The problem was that Romero couldn’t bring everyone on board, because it was too complex and they slapped whatever everyone did together; hence the random design
Although, I did play and learn about Rise of the Triad, which is what Tom’s vision for the Wolfenstein 3d sequel turned into, and it was still a run and gun shooter.
EDIT : I suggested quake because you said you were unsure :)
Maybe? The devs played DnD during development and the chapter text definitely sounds like a GM setting the scene. Supposedly Daikatana is closer to John Romero’s vision of Doom(it was Quake). It’s not great though, so if they tried to implement those ideas back with Doom, it probably wouldn’t have been as well received. Doom has a sort of K.I.S.S. design.
Its been a long time since I played this, but I remember that you will have to play it through at least 3 time for each story arc, so pick a faction and loyalty and Stick with it, don’t play both sides.
Also in terms of character class I would suggest some kind of magic user, Tyranny had a cool, quite unique magic system where you can craft your own spells.
There’s a good amount of NPC party members you can find so you’ll be able to fill in any gaps in your party eventually.
It’s a great game, a shame they didn’t develop a sequel, I prefered it to Pillars of Eternity, have fun!
I’d recommend emulating some nostalgic games from your childhood, ones you’ve played to death and wouldn’t mind any sudden interruptions of since you’ve seen everything a hundred times.
Basically, the video game equivalent of putting on old sitcoms.
I invented a game called Horse Toss on Minecraft. I don’t know if you can still play it, but it used to be the fishing rod pulled exponentially based on the distance, so at like 60 blocks above the mob you hook, the mob would fly about 90 blocks into the air. From there, knock back would throw mobs at an angle depending on where you were when you hit them. If you’re below them, they fly in an arch.

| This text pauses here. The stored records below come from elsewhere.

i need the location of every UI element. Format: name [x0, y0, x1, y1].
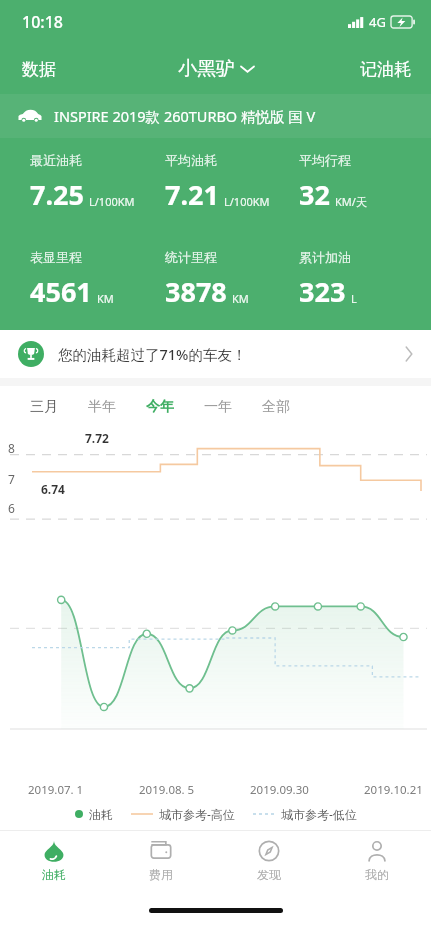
staticText: 表显里程	[30, 249, 82, 265]
staticText: 我的	[365, 867, 389, 882]
staticText: 三月	[30, 398, 58, 416]
staticText: 城市参考-低位	[281, 806, 357, 822]
staticText: KM	[232, 291, 249, 306]
staticText: 全部	[262, 398, 290, 416]
staticText: 7	[8, 471, 15, 487]
staticText: 您的油耗超过了71%的车友！	[58, 344, 247, 364]
staticText: 323	[299, 273, 346, 310]
staticText: KM	[97, 291, 114, 306]
button[interactable]: 我的	[323, 831, 431, 893]
staticText: 累计加油	[299, 249, 351, 265]
staticText: 记油耗	[360, 59, 411, 80]
staticText: 费用	[149, 867, 173, 882]
staticText: 数据	[22, 59, 56, 80]
staticText: 7.72	[85, 430, 109, 446]
staticText: 3878	[165, 273, 227, 310]
button[interactable]: 今年	[134, 390, 186, 424]
staticText: 油耗	[42, 867, 66, 882]
button[interactable]: 三月	[18, 390, 70, 424]
staticText: 32	[299, 176, 330, 213]
button[interactable]: 半年	[76, 390, 128, 424]
button[interactable]: 数据	[0, 51, 78, 88]
staticText: 统计里程	[165, 249, 217, 265]
staticText: 最近油耗	[30, 152, 82, 168]
staticText: 6	[8, 500, 15, 516]
staticText: 一年	[204, 398, 232, 416]
staticText: 4561	[30, 273, 92, 310]
staticText: 小黑驴	[178, 57, 235, 81]
staticText: 10:18	[22, 11, 63, 33]
staticText: 2019.07. 1	[28, 782, 84, 798]
staticText: L/100KM	[89, 194, 135, 209]
staticText: 2019.08. 5	[139, 782, 195, 798]
staticText: 油耗	[89, 807, 113, 822]
staticText: 城市参考-高位	[159, 806, 235, 822]
staticText: INSPIRE 2019款 260TURBO 精悦版 国 V	[54, 106, 316, 126]
staticText: 6.74	[41, 481, 65, 497]
button[interactable]: 发现	[215, 831, 323, 893]
staticText: KM/天	[335, 194, 367, 209]
staticText: 8	[8, 440, 15, 456]
staticText: 今年	[146, 398, 174, 416]
button[interactable]: 一年	[192, 390, 244, 424]
staticText: 2019.10.21	[364, 782, 423, 798]
button[interactable]: INSPIRE 2019款 260TURBO 精悦版 国 V	[0, 94, 431, 138]
button[interactable]: 油耗	[0, 831, 107, 893]
staticText: L	[351, 291, 357, 306]
button[interactable]: 全部	[250, 390, 302, 424]
button[interactable]: 记油耗	[340, 51, 431, 88]
staticText: 7.25	[30, 176, 84, 213]
staticText: L/100KM	[224, 194, 270, 209]
staticText: 4G	[369, 13, 386, 31]
button[interactable]: 您的油耗超过了71%的车友！	[0, 330, 431, 378]
staticText: 发现	[257, 867, 281, 882]
staticText: 平均油耗	[165, 152, 217, 168]
staticText: 平均行程	[299, 152, 351, 168]
staticText: 半年	[88, 398, 116, 416]
staticText: 2019.09.30	[250, 782, 309, 798]
staticText: 7.21	[165, 176, 219, 213]
button[interactable]: 小黑驴	[166, 51, 266, 87]
button[interactable]: 费用	[107, 831, 215, 893]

You go up on a tall platform with a fishing rod enchanted with knockback 5, pay a diamond and it would dispense 8 horses in a pool below you. You hook the horse, yank it into the sky and try to wack it as it comes down. The pool catches it if you miss so you always have 8 tries. If you hit the horse, it lands in an area in the distance with pressure plates that dispense valuables for for score. The horse dies on impact 99% of the time but of it doesn’t it can wonder around and get you a bigger score. At the end, you trade the rod in to get your loot and you can keep the horses if any survive.
Honestly, Minecraft was great for arcade style games. Archery galleries, that snow bock game, staged arenas, roulette, hell my brother made a system that used Shulker boxes and redstone to deal playing cards so you could play poker.